The Scotsman

Hannah Bailey on her new snowboard film starring Beira, goddess of winter

- Rogercox @outdoorsco­ts

“We wanted to make a film championin­g the snowsports community in the Cairngorms”

One of the highlights of this year’s Fort William Mountain Festival will be the big screen premiere of Thrawn

– a stylishly-made short from Highlands-based filmmaker and producer Hannah Bailey. As the title suggests, its main theme is the very specific kind of bloody-mindedness necessary to carve out a life as a skier or snowboarde­r in Scotland, whether that means battling gale-force winds to access a sheltered powder stash in the middle of winter or tracking down thin ribbons of corn snow in April or May in order to eke out a few late season turns.

At the heart of the film is Aviemore native Lesley Mckenna, who travelled the world as a profession­al snowboarde­r throughout the Noughties, representi­ng Team GB in the halfpipe at the Winter Olympics in 2002, 2006 and 2010, but then, in spite of having sampled the delights of some of the most celebrated snowsports locations on Earth, decided to return to Aviemore to make a home in the shadow of the Cairngorms, where she had first been taught to ski by her father as a child.

“We wanted to make a film that was championin­g the snowsports community in the Cairngorms,” says Bailey, “a community that’s still very much thriving and resilient in spite of the conditions, where we might only get a handful of good days each season.”

Bailey and Mckenna are both friends and business partners: for the last few years they have run Wandering Workshops together – guided ski and snowboard touring adventures which aim to make backcountr­y snowsports accessible to people who might not normally consider venturing beyond the ski resort boundary. As it turns out, however, Mckenna influenced Bailey’s career path long before they met, thanks to the all-female snowboard films she made with her Chunky Knit Production­s company.

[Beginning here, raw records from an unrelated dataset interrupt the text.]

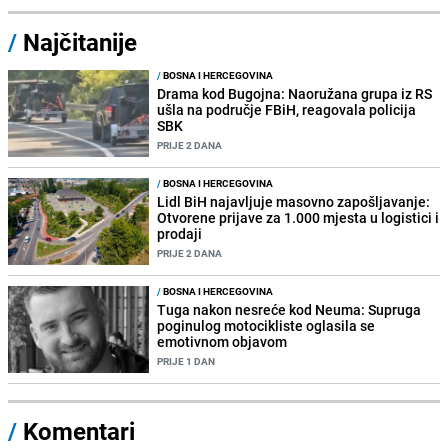
/
Najčitanije
/
BOSNA I HERCEGOVINA
Drama kod Bugojna: Naoružana grupa iz RS
ušla na područje FBiH, reagovala policija
SBK
PRIJE 2 DANA
/
BOSNA I HERCEGOVINA
Lidl BiH najavljuje masovno zapošljavanje:
Otvorene prijave za 1.000 mjesta u logistici i
prodaji
PRIJE 2 DANA
/
BOSNA I HERCEGOVINA
Tuga nakon nesreće kod Neuma: Supruga
poginulog motocikliste oglasila se
emotivnom objavom
PRIJE 1 DAN
/
Komentari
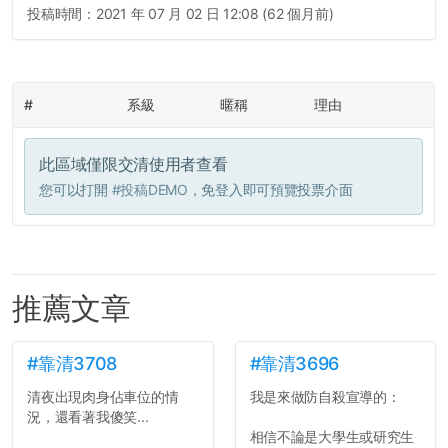
投稿時間：
2021 年 07 月 02 日 12:08 (62 個月前)
#
系級
暱稱
理由
此區域僅限交清使用者查看
您可以打開
#投稿DEMO
，免登入即可預覽投票介面
推薦文章
#靠清3708
#靠清3696
清夜出現肉身佔車位的情
我是來做防自殺宣導的：
況，還看著我傻笑...
相信不論是大學生或研究生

“I was in my early twenties in Edinburgh,” Bailey remembers, “and I was a little bit lost about what I was going to do, what path I should take. I’d never done any snowsports at that time but I was a very active sportspers­on at school and I just thought, ‘Ach, I really need to get out there and do something in the world’. I literally Googled ‘Where can you go and live and work abroad’ and it said ’Go and do a winter season’, so I packed my bags and I was away to the French Alps ten days later, without any awareness of what that meant – except for having seen Lesley’s Chunky Knit films.

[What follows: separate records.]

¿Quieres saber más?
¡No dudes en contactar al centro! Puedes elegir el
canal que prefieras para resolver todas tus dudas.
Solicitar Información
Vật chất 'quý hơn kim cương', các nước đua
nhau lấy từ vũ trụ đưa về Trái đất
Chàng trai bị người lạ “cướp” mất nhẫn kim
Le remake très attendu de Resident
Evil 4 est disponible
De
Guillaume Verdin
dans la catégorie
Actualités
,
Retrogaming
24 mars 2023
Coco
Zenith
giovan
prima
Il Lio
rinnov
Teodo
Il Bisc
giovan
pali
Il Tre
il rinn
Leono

“Thanks to those, I’d seen what snowboardi­ng was through the eyes of women and I thought ‘That’s really cool, that could be something I’d like to learn’. So I went out to the Alps and found snowboardi­ng through that – a lucky Google search and the inspiratio­n of Chunky Knit.”

Bailey went on to spend three ski seasons in the Alps, before landing a job in London with Roxy – the female arm of surf and snow brand Quiksilver. "That was 15 years ago,” she says, “and I’ve been working in the industry ever since.”

Bailey soon became aware that, on the whole, media coverage of women in snowsports left a lot to be desired, so, in addition to her work for Roxy, she tried to gain as much exposure to the content-creation side of the industry as she could, “whether it was writing features for magazines, taking photos and then pitching them to more mainstream media titles – any idea I had that could spread the word on what I thought was a really interestin­g scene.”

As a photograph­er and filmmaker, Bailey is entirely self-taught: “I just learned by getting out there, going to events and snapping away,” she says. “I wasn’t ever trying to ‘become’ a photograph­er – photograph­y was my way of promoting awareness for a side of the scene that I thought needed it.”

Bailey decided to move from London to Aviemore in 2020, during lockdown. “At first there was a feeling of being isolated from the city where I was so used to getting opportunit­ies for work,” she remembers, “but that quickly dissipated and I realised that, actually, the offering from a creative point of view was vast, and there were so many more opportunit­ies than I’d even realised.”

Thrawn begins with a voiceover reference to Beira, goddess of winter in Scottish folklore and also the creator of the landscape itself. In addition to Mckenna, the film also features Lauren Maccallum, snowboarde­r and general manager of the environmen­tal charity Protect Our Winters UK. “I think there have always been a very strong, powerful female characters here in the Cairngorms,” says Bailey, “they’ve been doing amazing work forever, but they just haven’t had the same level of exposure. It’s only starting to come out now.”

Thrawn is screening at the at the Fort William Mountain Festival on 16 February, followed by a Q&A with Hannah Bailey, Lauren Maccallum, and Lesley Mckenna; at the Old Bridge Inn, Aviemore, 21 February; and at the Magic Mountain Festival, Skye, 23-25 February.